**Assignment**
Transcribe the data exactly, omitting whatever pictures it holds.

**Dataset**

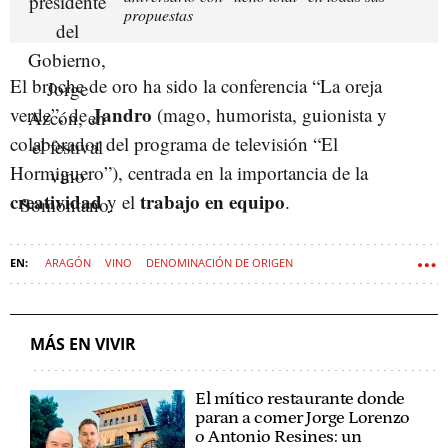
propuestas
El broche de oro ha sido la conferencia “La oreja
Jandro
verde”, de
(mago, humorista, guionista y
colaborador del programa de televisión “El
Hormiguero”), centrada en la importancia de la
creatividad
trabajo en equipo
y el
.
ARAGÓN
VINO
DENOMINACIÓN DE ORIGEN
MÁS EN VIVIR
El mítico restaurante donde
paran a comer Jorge Lorenzo
o Antonio Resines: un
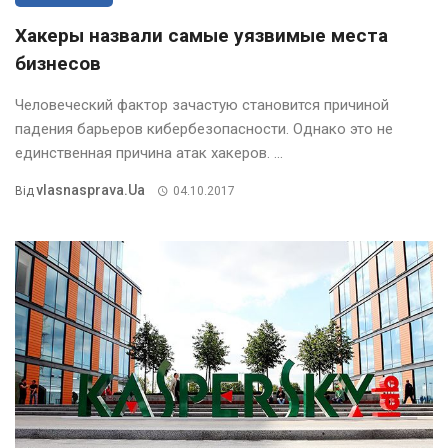
Хакеры назвали самые уязвимые места
бизнесов
Человеческий фактор зачастую становится причиной
падения барьеров кибербезопасности. Однако это не
единственная причина атак хакеров. ...
Vlasnasprava.ua
Від
04.10.2017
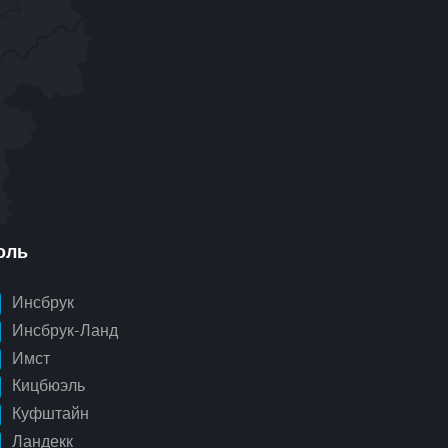
оль
Инсбрук
Инсбрук-Ланд
Имст
Кицбюэль
Куфштайн
Ландекк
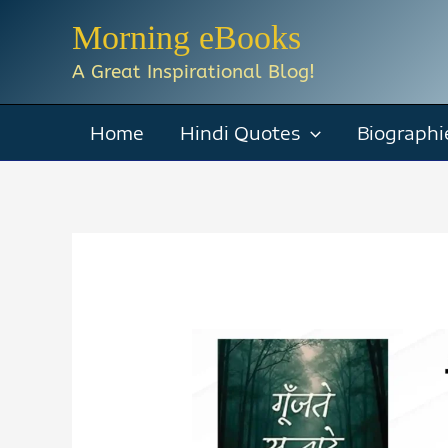
Skip
Morning eBooks
to
A Great Inspirational Blog!
content
Home
Hindi Quotes
Biographi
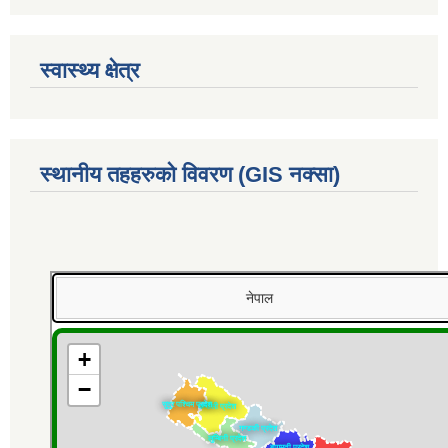
स्वास्थ्य क्षेत्र
स्थानीय तहहरुको विवरण (GIS नक्सा)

**Result of this exercise**
propuestas
El broche de oro ha sido la conferencia “La oreja
Jandro
verde”, de
(mago, humorista, guionista y
colaborador del programa de televisión “El
Hormiguero”), centrada en la importancia de la
creatividad
trabajo en equipo
y el
.
ARAGÓN
VINO
DENOMINACIÓN DE ORIGEN
MÁS EN VIVIR
El mítico restaurante donde
paran a comer Jorge Lorenzo
o Antonio Resines: un
Хакеры назвали самые уязвимые места
бизнесов
Человеческий фактор зачастую становится причиной
падения барьеров кибербезопасности. Однако это не
единственная причина атак хакеров. ...
Vlasnasprava.ua
Від
04.10.2017
оль
Инсбрук
Инсбрук-Ланд
Имст
Кицбюэль
Куфштайн
Ландекк
Skip
Morning eBooks
to
A Great Inspirational Blog!
content
Home
Hindi Quotes
Biographi
स्वास्थ्य क्षेत्र
स्थानीय तहहरुको विवरण (GIS नक्सा)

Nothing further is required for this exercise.